Oggi il Milan si ritrova con una società a pezzi, l'assenza di Maldini e Massara allo stadio ha segnato la distanza attuale da Gazidis, con divorzio pressoché certo a fine stagione. L'unità di gruppo società-spogliatoio, quella che fece la fortuna berlusconiana, è un ricordo per nostalgici che hanno assistito allibiti a una guerra per bande. Neppure il tentativo di puntare su vecchie bandiere ha funzionato: Leonardo è tornato al Psg, Rino Gattuso si sta divertendo a Napoli, Boban è andato, chi resta lo seguirà. Le gestione della squadra è affidata a un dirigente chiamato al Milan per far quadrare i conti e che oggi si deve confrontare con un tecnico cui ha già messo in tasca la lettera di licenziamento e con una squadra in cui ci sono giocatori che mai avrebbe voluto (vedi Zlatan Ibrahimovic, bocciato al mercato invernale 2019, quando l'ad si era appena insediato, e ingaggiato un anno dopo con chissà quale voglia).

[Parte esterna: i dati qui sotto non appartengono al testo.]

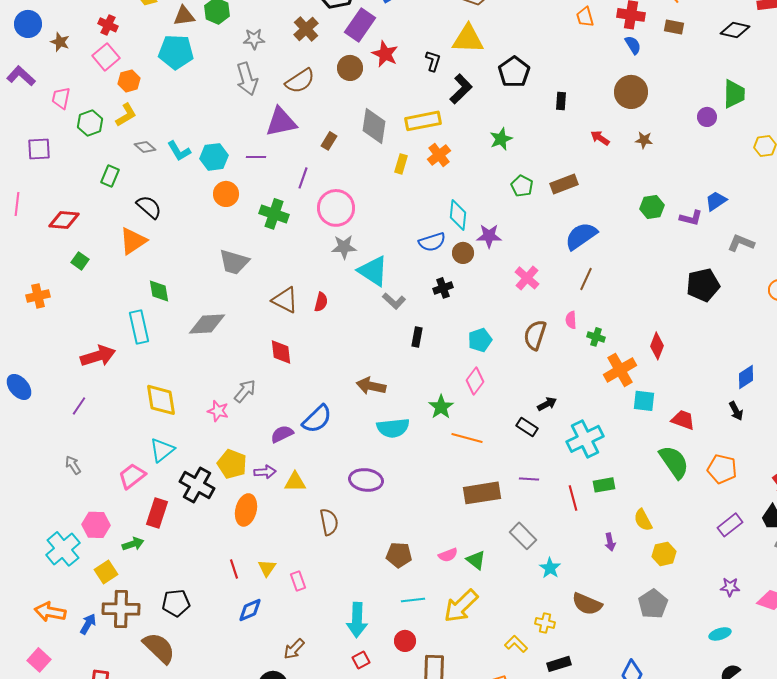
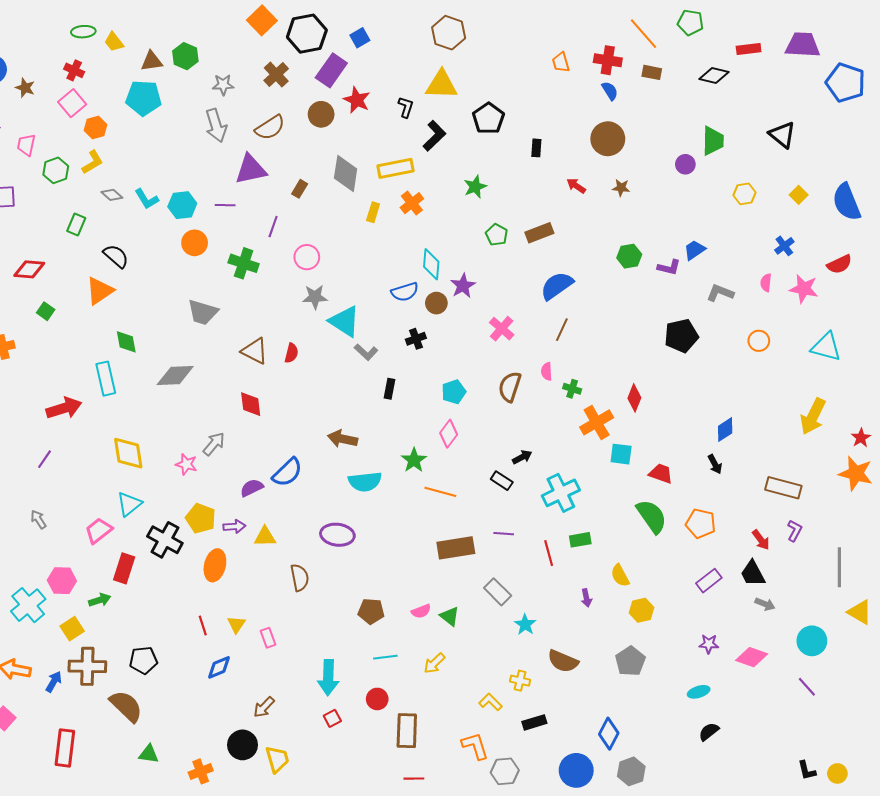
pink circle: (336, 208) -> (307, 257), size x0.7
purple star: (489, 236) -> (463, 286), turned -30
yellow arrow: (461, 606) -> (434, 663), size x0.6

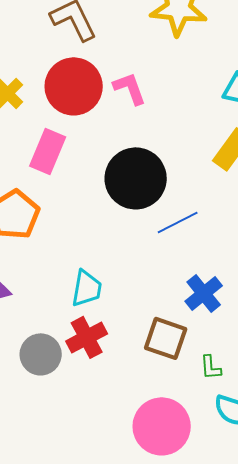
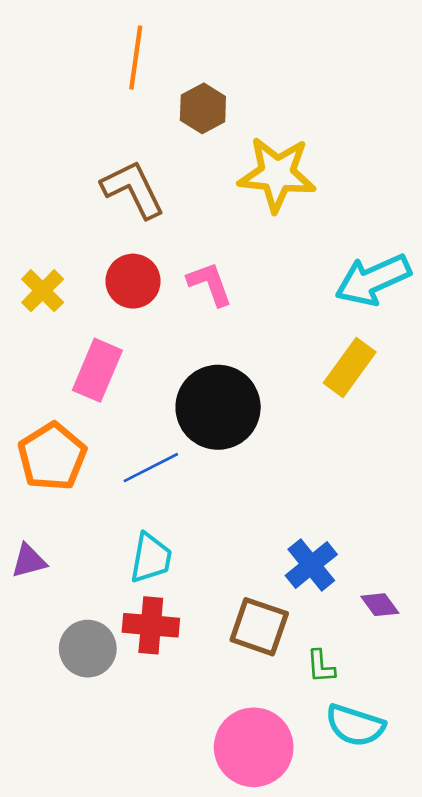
red circle: (74, 86) -> (133, 281), size x0.7
blue line: (178, 222) -> (151, 468), moved
red cross: (87, 337) -> (151, 625), turned 33

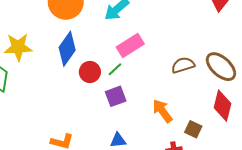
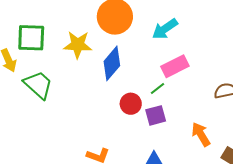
yellow star: (18, 47) -> (78, 45), moved
red circle: (90, 72) -> (131, 104), moved

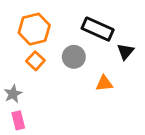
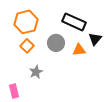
orange triangle: (104, 83) -> (79, 50), moved
gray star: (13, 94) -> (36, 72), moved

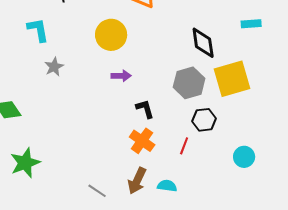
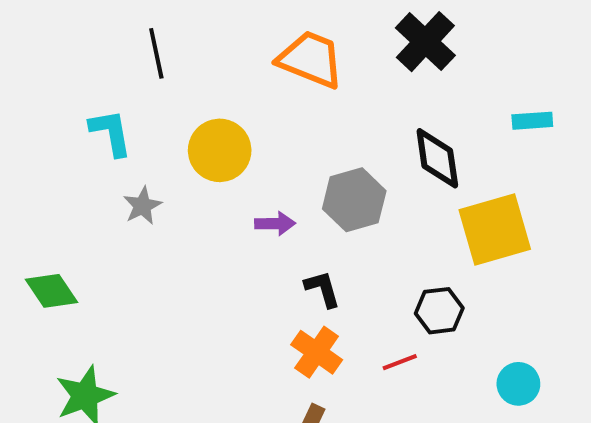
yellow circle: (111, 35) -> (220, 150), moved
gray hexagon: (189, 83) -> (354, 200), moved
red line: (184, 146) -> (400, 362), turned 48

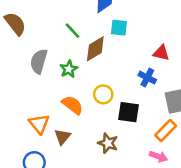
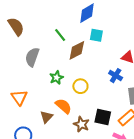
green star: (69, 69) -> (56, 78), moved
orange semicircle: (72, 105) -> (63, 106), moved
black square: (129, 112) -> (103, 117), moved
orange triangle: (39, 124) -> (19, 98), moved

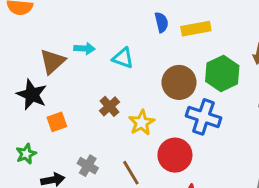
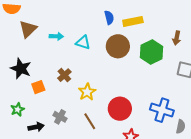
brown triangle: (53, 61) -> (28, 29), moved
brown circle: (179, 82) -> (118, 46), moved
brown cross: (110, 106) -> (64, 75), moved
blue cross: (203, 117) -> (162, 110), moved
yellow star: (142, 123) -> (87, 92), moved

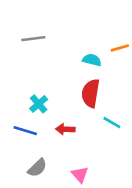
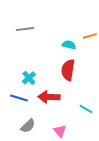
cyan line: (112, 123) -> (86, 109), moved
red arrow: (65, 129) -> (49, 97), size x1.5

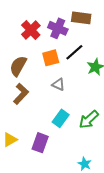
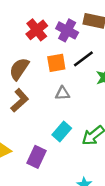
gray triangle: (58, 84) -> (62, 93), turned -32

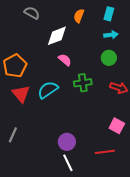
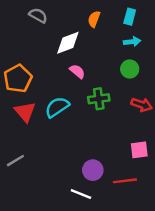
pink square: (117, 126) -> (139, 150), turned -35
gray line: (13, 135) -> (15, 161), turned 35
purple circle: (67, 142) -> (93, 170), moved
white line: (68, 163) -> (81, 194), turned -42

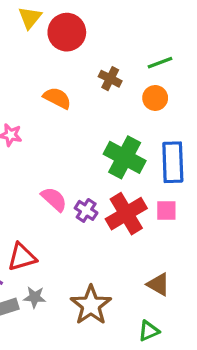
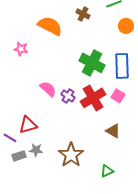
orange semicircle: (57, 98) -> (50, 26), size x1.4
orange circle: (155, 98) -> (126, 26), moved
pink square: (166, 210) -> (118, 96), turned 32
brown triangle: (158, 284) -> (113, 131), moved

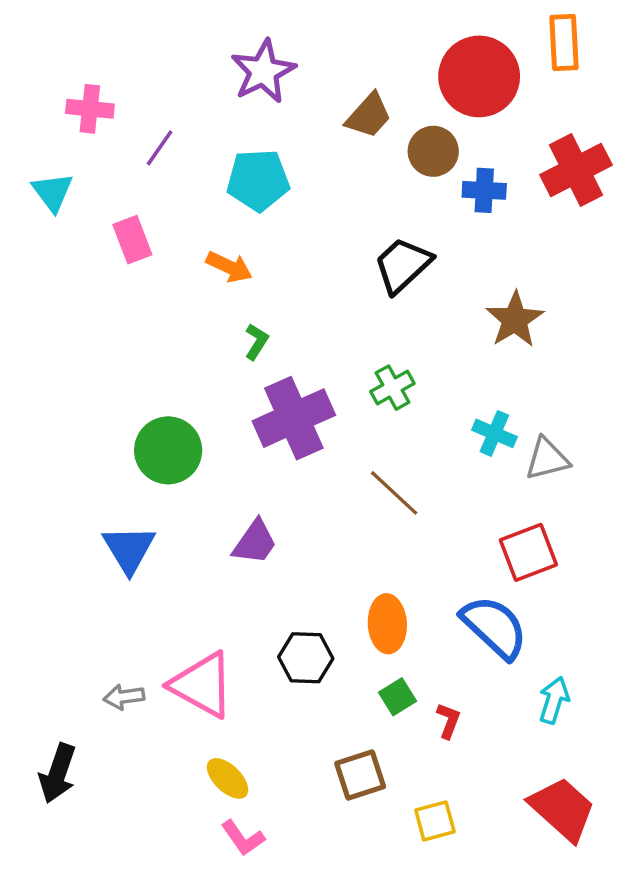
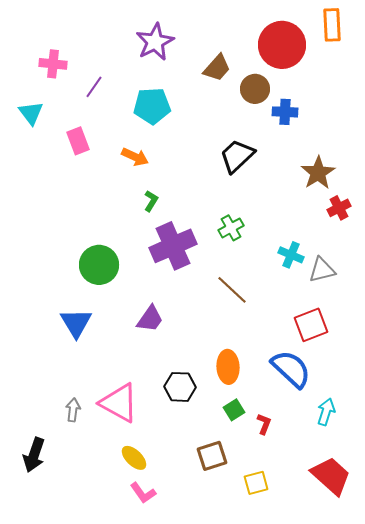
red cross: (576, 170) -> (339, 208), moved, size x0.6
brown star: (515, 320) -> (318, 173), moved
gray arrow: (124, 697) -> (73, 410), turned 105

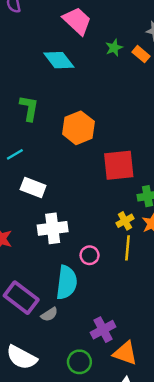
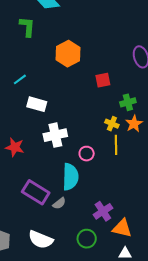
green L-shape: (29, 108) -> (27, 27), moved
red square: (119, 165) -> (103, 80), size x0.6
yellow cross: (125, 221) -> (112, 124), turned -32

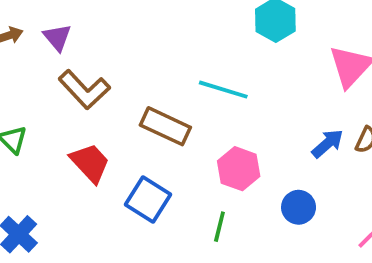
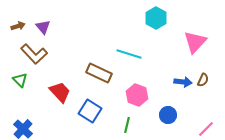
brown L-shape: (84, 90) -> (34, 54), moved
blue arrow: (327, 144) -> (183, 82), turned 48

Gazidis aveva sempre spinto per un allenatore dal profilo internazionale, Rangnick corrisponde a tale idea per quanto ha saputo offrire in Germania tra Hoffenheim, Schalke 04 e RB Lipsia. Avrà carta bianca anche sotto il profilo manageriale, con voce in capitolo sul mercato, come gli è successo nell'ultima esperienza da direttore sportivo. Ma Gazidis dovrà allenarlo bene a quanto troverà in Italia, soprattutto in una piazza come quella rossonera, che vive male un digiuno che dura da troppo tempo: Rangnick nel 2011 andò via da Gelsenkirchen per una sindrome da esaurimento, corre il rischio (parafrasando Gino&Michele) che un domani gli sembri Disneyland in confronto.